A Materials Foundation Model via Hybrid Invariant-Equivariant Architectures
- URL: http://arxiv.org/abs/2503.05771v1
- Date: Tue, 25 Feb 2025 18:01:05 GMT
- Title: A Materials Foundation Model via Hybrid Invariant-Equivariant Architectures
- Authors: Keqiang Yan, Montgomery Bohde, Andrii Kryvenko, Ziyu Xiang, Kaiji Zhao, Siya Zhu, Saagar Kolachina, Doğuhan Sarıtürk, Jianwen Xie, Raymundo Arroyave, Xiaoning Qian, Xiaofeng Qian, Shuiwang Ji,
- Abstract summary: HIENet is a hybrid invariant-equivariant foundation model that integrates both invariant and equivariant message passing layers.<n>Results on both common benchmarks and downstream materials discovery tasks demonstrate the efficiency and effectiveness of HIENet.

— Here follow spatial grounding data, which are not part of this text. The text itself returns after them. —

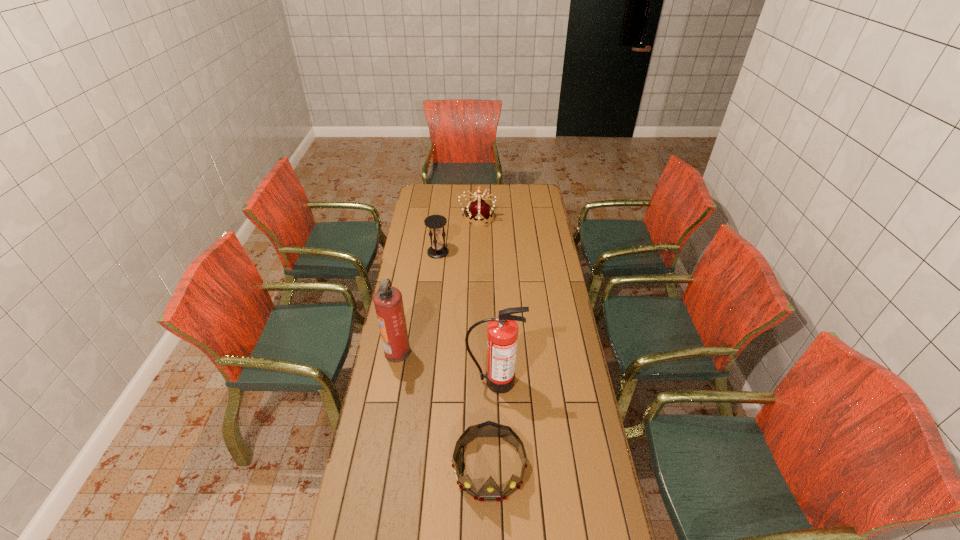 Locate which tiara is the closest to the leftmost object. Please provide its 2D coordinates. Your answer should be formatted as a tuple, i.e. [(x, y)], where the tuple contains the x and y coordinates of a point satisfying the conditions above.

[(490, 491)]

At what (x,y) coordinates should I click in order to perform the action: click on free location that satisfies the following two spatial constraints: 1. on the front-facing side of the farthest object; 2. on the front side of the hourglass. Please return your answer as a coordinate pair (x, y). Looking at the image, I should click on (477, 252). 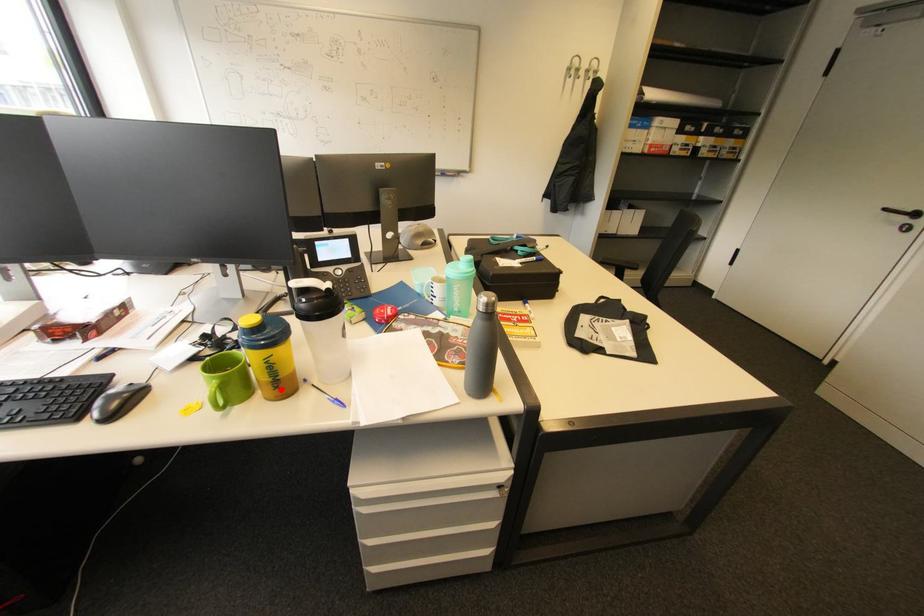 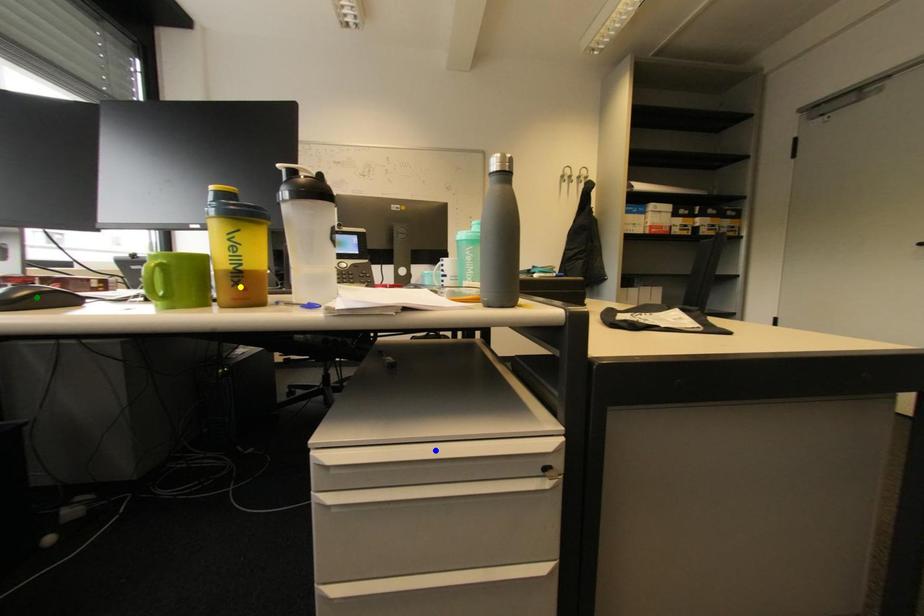 Question: I am providing you with two images of the same scene from different viewpoints. A red point is marked on the first image. You are given multiple points on the second image. Which spot in image 2 lines up with the point in image 1?

Choices:
 (A) blue point
 (B) yellow point
 (C) green point

Answer: (B)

- Score: 53.273077346444886
- License: http://creativecommons.org/licenses/by-nc-sa/4.0/
- Abstract: Materials foundation models can predict energy, force, and stress of materials and enable a wide range of downstream discovery tasks. A key design choice involves the trade-off between invariant and equivariant architectures. Invariant models offer computational efficiency but may not perform well when predicting high-order outputs. In contrast, equivariant models can capture high-order symmetries, but are computationally expensive. In this work, we propose HIENet, a hybrid invariant-equivariant foundation model that integrates both invariant and equivariant message passing layers. HIENet is designed to achieve superior performance with considerable computational speedups over prior models. Experimental results on both common benchmarks and downstream materials discovery tasks demonstrate the efficiency and effectiveness of HIENet.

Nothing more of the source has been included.